- _EXERCISE OBJECTIVE_
Repeat nothing but the lines below running from the one containing "сильно проигрывает в привлека" to the one containing "интернете не играли бы сейчас.". Keep both end lines.

- _EXTRACTED RECORDS_
+++
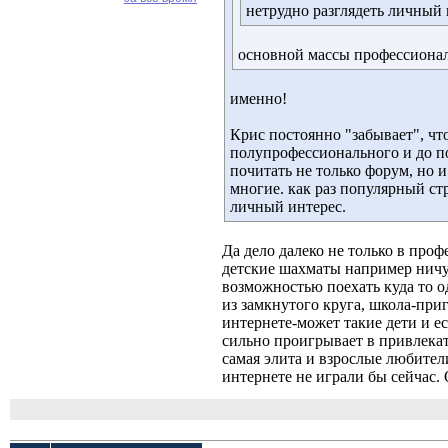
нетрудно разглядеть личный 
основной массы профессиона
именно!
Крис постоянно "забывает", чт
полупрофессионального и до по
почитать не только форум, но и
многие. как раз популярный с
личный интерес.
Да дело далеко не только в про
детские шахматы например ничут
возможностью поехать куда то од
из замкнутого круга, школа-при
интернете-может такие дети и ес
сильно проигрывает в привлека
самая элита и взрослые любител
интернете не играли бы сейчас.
+++
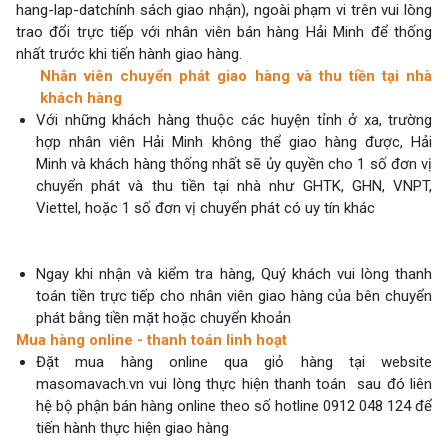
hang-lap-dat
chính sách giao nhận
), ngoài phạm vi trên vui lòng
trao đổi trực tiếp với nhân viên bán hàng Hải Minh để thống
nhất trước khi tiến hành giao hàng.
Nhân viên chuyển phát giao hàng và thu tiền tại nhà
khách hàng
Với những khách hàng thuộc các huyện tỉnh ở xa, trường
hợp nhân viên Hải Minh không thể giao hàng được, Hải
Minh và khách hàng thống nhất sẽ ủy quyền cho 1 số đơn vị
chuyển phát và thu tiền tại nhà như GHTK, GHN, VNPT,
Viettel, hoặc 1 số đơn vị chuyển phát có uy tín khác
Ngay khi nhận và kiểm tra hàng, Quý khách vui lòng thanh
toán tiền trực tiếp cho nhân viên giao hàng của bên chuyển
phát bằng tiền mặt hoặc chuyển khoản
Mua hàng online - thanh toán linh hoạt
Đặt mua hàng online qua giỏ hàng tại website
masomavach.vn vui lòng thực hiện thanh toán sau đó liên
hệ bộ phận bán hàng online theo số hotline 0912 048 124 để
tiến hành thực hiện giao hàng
+++
- _EXERCISE SOLUTION_
сильно проигрывает в привлека
самая элита и взрослые любител
интернете не играли бы сейчас.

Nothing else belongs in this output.